What inspired Thomas Jefferson to compile his own text titled, "The Life and Morals of Jesus of Nazareth?"
Relatively few people know that along with authoring the Declaration of
Independence, Thomas Jefferson also compiled his own text, drawn
carefully from passages extracted out of the New Testament, that he
titled "The Life and Morals of Jesus of Nazareth." The book, which
focused on the ethical teachings of Jesus, was a private undertaking for
Jefferson and never made public in his lifetime. Now, experts at the
Smithsonian's National Museum of American History are meticulously
conserving this fragile volume, page by brittle page. Along the way,
they discover subtle hidden clues to Jefferson himself.

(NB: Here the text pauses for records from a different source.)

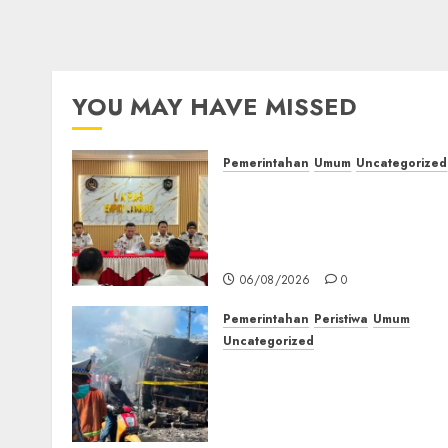
YOU MAY HAVE MISSED
Pemerintahan
Umum
Uncategorized
‎Lapas Empat Lawang
Matangkan Persiapan
Peringatan HUT ke-81
Kemerdekaan RI‎
06/08/2026
0
Pemerintahan
Peristiwa
Umum
Uncategorized
Direktur Dan Pemilik Tru
Tangki Ditetapkan Sebaga
Tersangka Atas Kecelakaa
Bus ALS yang Tewaskan 19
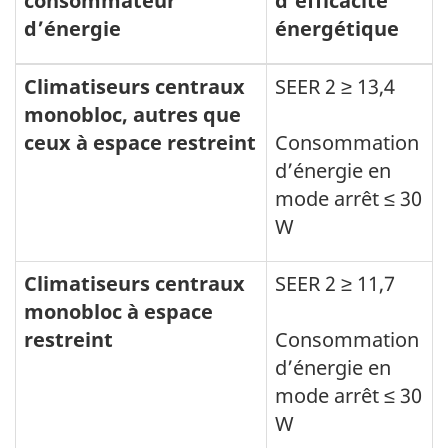
consommateur
d’efficacité
d’énergie
énergétique
Climatiseurs centraux
SEER 2 ≥ 13,4
monobloc, autres que
ceux à espace restreint
Consommation
d’énergie en
mode arrêt ≤ 30
W
Climatiseurs centraux
SEER 2 ≥ 11,7
monobloc à espace
restreint
Consommation
d’énergie en
mode arrêt ≤ 30
W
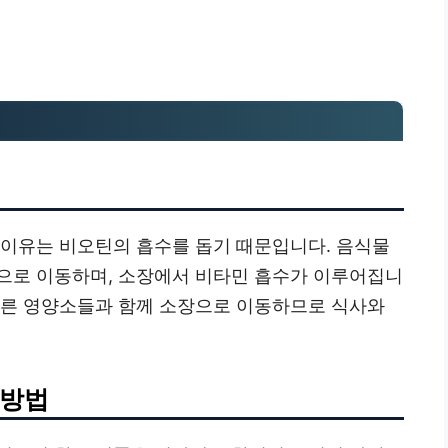
 이유는 비오틴의 흡수를 돕기 때문입니다. 음식물
으로 이동하며, 소장에서 비타민 흡수가 이루어집니
다른 영양소들과 함께 소장으로 이동하므로 식사와
 방법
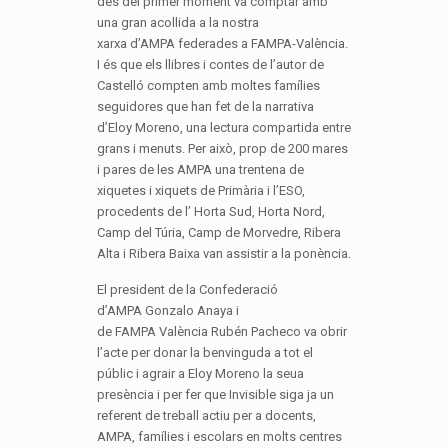
des del primer moment va comptar amb
una gran acollida a la nostra
xarxa d’AMPA federades a FAMPA-València.
I és que els llibres i contes de l’autor de
Castelló compten amb moltes famílies
seguidores que han fet de la narrativa
d’Eloy Moreno, una lectura compartida entre
grans i menuts. Per això, prop de 200 mares
i pares de les AMPA una trentena de
xiquetes i xiquets de Primària i l’ESO,
procedents de l’ Horta Sud, Horta Nord,
Camp del Túria, Camp de Morvedre, Ribera
Alta i Ribera Baixa van assistir a la ponència.
El president de la Confederació
d’AMPA Gonzalo Anaya i
de FAMPA València Rubén Pacheco va obrir
l’acte per donar la benvinguda a tot el
públic i agrair a Eloy Moreno la seua
presència i per fer que Invisible siga ja un
referent de treball actiu per a docents,
AMPA, famílies i escolars en molts centres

The first presidential candidate to face attack for his religious
beliefs was Thomas Jefferson, in the campaign against incumbent John
Adams in 1800. Northern clerics branded Jefferson not only a deist, but
an “atheist,” a “heretic” and a “Jacobin” of the French Revolution. “The
election of any man avowing the principles of Mr. Jefferson would ...
destroy religion, introduce immorality, and loosen all the bonds of
society,” wrote one. Jefferson himself did little to push back against
the rumors or contradict the inaccuracies. From his perspective,
religion was purely a matter of personal concern, not the business of
the public at large. After all, Americans had overthrown the
institution of the monarchy, which proclaimed the head of state to be
also the head of an established religion that all the king’s subjects
were supposed to follow. By contrast, the American Presidency was a
purely secular office. Why should the voters care -- or even know --
about a candidate’s private beliefs?
Today, historians try to piece together Jefferson’s religious beliefs from what little he wrote about it. Some of the best evidence lies in the Smithsonian’s National Museum of American History, in the small volume that is often called “Jefferson’s Bible.” It is a book that Jefferson made himself in the years 1819-1820, when he was retired from public life. Starting with multiple printed copies of the New Testament, Jefferson literally cut and pasted excerpts of the text onto blank pages to create what he called “The Life and Morals of Jesus of Nazareth.” He selected from the books of Matthew, Mark, Luke and John in order to compose a single biographical account of Jesus’s life. He included Jesus’s moral teachings, such as the Sermon on the Mount and the many parables recounted in the Gospels. At the same time, Jefferson left parts of the Gospels out of his compilation. Influenced by the Enlightenment, he omitted anything that seemed to him contrary to “Reason,” which included anything miraculous (as the loaves and the fishes) or anything that suggested Jesus himself was divine (the Annunciation and the Resurrection). Jefferson believed that those parts of the New Testament represented misunderstandings or mistakes made by Jesus’s disciples, or inaccuracies added later by authorities of the Christian church.
Thomas Jefferson |
After Jefferson’s death, the book stayed in the hands of his family. Late in the 19th century, the librarian of the Smithsonian Institution tracked it down and purchased it for the national museum. The book first went on exhibition at the Atlanta Cotton Exposition of 1895. A few years later, the U.S. Congress ordered facsimiles of the book and distributed them to the two chambers. (The Senate supply lasted up into the 1950s.) Meanwhile, the original volume stayed at the museum, but it gradually became more brittle. The museum’s paper and book conservators have now painstakingly rescued it from deterioration. The book is on exhibition, together with the English language Testaments from which Jefferson cut out his excerpts. It is the work of Jefferson’s own hands and the product of his remarkable mind -- a mind that helped to shape the early American republic.